The entire 2,800-acre May Valley Fuels Reduction area. Courtesy of the U.S. Forest Service

The U.S. Forest Service will begin work on fuels reduction in the May Valley area. San Jacinto District Ranger Laurie Rosenthal made the decision last month following the agency’s review of comments on the project’s environmental assessment, which was released in May.


The project’s purpose is to manipulate vegetation to alter fire behavior, including rate of spread, flame length and fire line intensity. This will provide better access and safety for firefighters to attack possible fires and to protect homes and life in this area.

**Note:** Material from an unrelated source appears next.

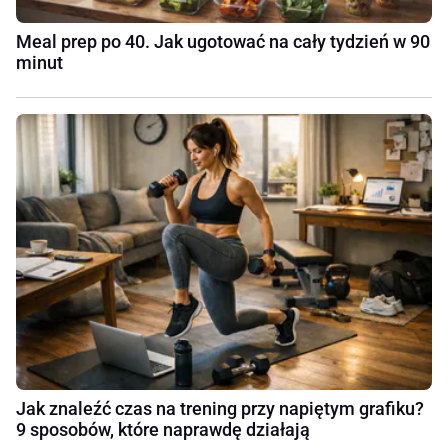
Meal prep po 40. Jak ugotować na cały tydzień w 90
minut
Jak znaleźć czas na trening przy napiętym grafiku?
9 sposobów, które naprawdę działają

“Implementation of the May Valley Fuels Reduction project will bring together geographically separated fuel treatments within a vulnerable segment of the Idyllwild, Mountain Center and Bonita Vista wildland-urban interface,” Rosenthal said in an email. “Once completed, an effective fuels reduction buffer will be in place east of Highway 243 and south of Idyllwild, east to the Bonita Vista community and south to Highway 74. A key portion of the Southridge fuel break will also be completed, providing significant protection for the Idyllwild Community,” she added.

The project area totals about 2,800 acres, of which 864 will be treated. The Forest Service has identified 25 separated areas for treatments, which included pile burning, understory burning, broadcast burning, and mastication.

Most of the treatment area is mixed oak, conifer or chaparral. Under the plan, fuels would be reduced. No changes to road or trail systems are planned as part of this project.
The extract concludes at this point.